Optimizing Elasticsearch Disk Usage: Why Your Data Isn’t Compressing and How to Fix It


2 views

When working with Elasticsearch 1.3.2 on CentOS 6.5, many developers expect automatic compression of stored data. The documentation suggests compression ratios between 50-95%, but in practice, you might encounter the opposite - data expanding to 4x its original size.

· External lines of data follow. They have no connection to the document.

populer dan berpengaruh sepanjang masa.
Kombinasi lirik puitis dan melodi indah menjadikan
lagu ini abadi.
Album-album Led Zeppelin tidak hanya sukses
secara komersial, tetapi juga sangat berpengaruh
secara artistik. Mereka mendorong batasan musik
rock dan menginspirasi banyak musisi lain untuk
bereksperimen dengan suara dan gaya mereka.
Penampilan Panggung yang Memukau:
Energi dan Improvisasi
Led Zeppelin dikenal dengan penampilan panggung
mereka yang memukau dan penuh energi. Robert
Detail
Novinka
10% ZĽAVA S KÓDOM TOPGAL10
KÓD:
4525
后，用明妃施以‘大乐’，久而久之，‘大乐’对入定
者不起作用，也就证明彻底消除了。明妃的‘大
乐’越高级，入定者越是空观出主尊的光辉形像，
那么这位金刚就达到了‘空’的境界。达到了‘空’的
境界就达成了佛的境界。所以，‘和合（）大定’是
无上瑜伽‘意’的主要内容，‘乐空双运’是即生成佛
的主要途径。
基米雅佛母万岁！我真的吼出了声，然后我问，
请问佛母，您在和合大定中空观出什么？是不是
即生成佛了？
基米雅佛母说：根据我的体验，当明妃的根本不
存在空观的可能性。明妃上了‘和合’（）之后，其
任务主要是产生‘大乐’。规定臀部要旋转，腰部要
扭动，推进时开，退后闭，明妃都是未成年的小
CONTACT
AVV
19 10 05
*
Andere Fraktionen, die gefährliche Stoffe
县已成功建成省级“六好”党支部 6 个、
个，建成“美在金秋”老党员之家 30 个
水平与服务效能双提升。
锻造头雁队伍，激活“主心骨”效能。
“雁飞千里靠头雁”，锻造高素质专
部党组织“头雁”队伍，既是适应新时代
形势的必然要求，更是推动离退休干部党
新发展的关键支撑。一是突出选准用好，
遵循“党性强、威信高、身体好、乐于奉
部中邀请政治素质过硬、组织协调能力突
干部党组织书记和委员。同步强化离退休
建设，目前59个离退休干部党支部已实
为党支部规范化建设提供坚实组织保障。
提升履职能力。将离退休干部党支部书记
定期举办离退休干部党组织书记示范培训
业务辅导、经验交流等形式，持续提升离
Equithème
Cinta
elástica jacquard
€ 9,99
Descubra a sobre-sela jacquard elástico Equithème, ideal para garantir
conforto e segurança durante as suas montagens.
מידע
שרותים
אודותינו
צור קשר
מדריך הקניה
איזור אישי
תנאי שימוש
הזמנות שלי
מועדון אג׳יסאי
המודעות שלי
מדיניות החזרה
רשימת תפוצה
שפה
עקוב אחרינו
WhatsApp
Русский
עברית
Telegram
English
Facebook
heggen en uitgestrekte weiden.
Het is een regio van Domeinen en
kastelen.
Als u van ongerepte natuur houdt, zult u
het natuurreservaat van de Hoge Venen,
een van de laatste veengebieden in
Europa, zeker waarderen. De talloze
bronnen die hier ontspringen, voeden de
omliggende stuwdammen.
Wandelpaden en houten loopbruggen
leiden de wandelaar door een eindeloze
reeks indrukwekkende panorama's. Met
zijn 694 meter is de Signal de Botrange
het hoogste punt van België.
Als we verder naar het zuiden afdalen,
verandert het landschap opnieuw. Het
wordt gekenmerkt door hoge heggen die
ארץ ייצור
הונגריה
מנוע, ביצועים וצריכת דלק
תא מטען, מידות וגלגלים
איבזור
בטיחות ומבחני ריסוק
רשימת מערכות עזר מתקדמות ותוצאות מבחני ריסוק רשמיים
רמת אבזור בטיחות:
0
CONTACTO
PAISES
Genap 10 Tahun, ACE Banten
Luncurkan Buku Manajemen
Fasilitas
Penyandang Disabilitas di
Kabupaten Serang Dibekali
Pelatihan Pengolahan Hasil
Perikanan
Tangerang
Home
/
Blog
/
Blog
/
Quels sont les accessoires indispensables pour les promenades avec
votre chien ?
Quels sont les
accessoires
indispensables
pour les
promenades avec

# Example disk usage comparison
622M    logstash-2014.10.07/  # ES storage
173M    original log files    # Raw data

While Elasticsearch does enable compression by default, several factors can affect its effectiveness:

  • Index settings inheritance
  • Field data types and mappings
  • Shard configuration

Try these settings in your elasticsearch.yml:

index.codec: best_compression
index.store.compress.stored: true
index.store.compress.tv: true

For per-index settings (recommended):

PUT /your_index/_settings
{
  "index.codec": "best_compression",
  "index.store.compress.stored": true,
  "index.number_of_replicas": 0  # Temporarily for testing
}

Your configuration shows:

index.number_of_shards: 5
index.number_of_replicas: 1

This immediately doubles storage requirements (primary + replica). Consider:

  1. Reducing shard count if your dataset is small
  2. Using _forcemerge after changing compression settings

Create a test index with different settings:

PUT /compression_test
{
  "settings": {
    "index.number_of_shards": 1,
    "index.codec": "best_compression",
    "analysis": {
      "analyzer": {
        "my_analyzer": {
          "type": "custom",
          "tokenizer": "standard",
          "filter": ["lowercase"]
        }
      }
    }
  },
  "mappings": {
    "properties": {
      "content": {
        "type": "text",
        "analyzer": "my_analyzer",
        "store": true
      }
    }
  }
}

Use the Indices Stats API to verify:

GET /_stats/store?human&pretty

Key metrics to watch:

  • store.size vs store.size_in_bytes
  • segments.count
  • segments.memory_in_bytes

For long-term storage:

PUT /_ilm/policy/cold_storage_policy
{
  "policy": {
    "phases": {
      "cold": {
        "actions": {
          "forcemerge": {
            "max_num_segments": 1
          }
        }
      }
    }
  }
}

Combine with:

PUT /_template/compressed_template
{
  "index_patterns": ["logs-*"],
  "settings": {
    "index.lifecycle.name": "cold_storage_policy",
    "index.codec": "best_compression"
  }
}

When comparing 173MB of raw log files with Elasticsearch's 622MB index for the same data, any engineer would raise an eyebrow. Let me walk through what's happening under the hood and how to fix it.

index/
├── segments_1        # Segment metadata
├── _0.cfs            # Compound file (compressed)
├── _0.cfe            # Compound file entries
├── _0.si             # Segment info
├── _0.fdt            # Field data (often largest)
├── _0.fdx            # Field index
├── _0.fnm            # Field names
└── _0.pos            # Position data

The space consumption comes from multiple factors beyond just raw data storage:

While Elasticsearch 1.3.2 has compression enabled by default, we can optimize further:

# In elasticsearch.yml
index:
  store:
    compress:
      stored: true     # Explicitly enable stored fields compression
    type: niofs        # For better performance with compression
    
  codec:
    postings_format: 
      type: pulsing    # Reduces term dictionary size

Proper field mapping significantly impacts storage:

PUT /logstash-2014.10.07/_mapping
{
  "properties": {
    "message": {
      "type": "string",
      "index": "analyzed",
      "norms": { "enabled": false },  # Saves space
      "index_options": "docs"         # Minimal indexing
    },
    "timestamp": {
      "type": "date",
      "doc_values": true              # More efficient than fielddata
    }
  }
}

For time-series data like logs:

# Create a new index with optimized settings
PUT /logstash-optimized
{
  "settings": {
    "index.refresh_interval": "30s",
    "number_of_shards": 3,
    "number_of_replicas": 0,       # Disable replicas temporarily
    "store.throttle.max_bytes_per_sec": "50mb"
  }
}

Implement regular optimization routines:

# Force merge segments (run during low traffic)
POST /logstash-2014.10.07/_forcemerge?max_num_segments=3

# Clear cache (helpful before measurements)
POST /_cache/clear

For ongoing management, consider implementing a hot-warm architecture with different compression settings for older indices.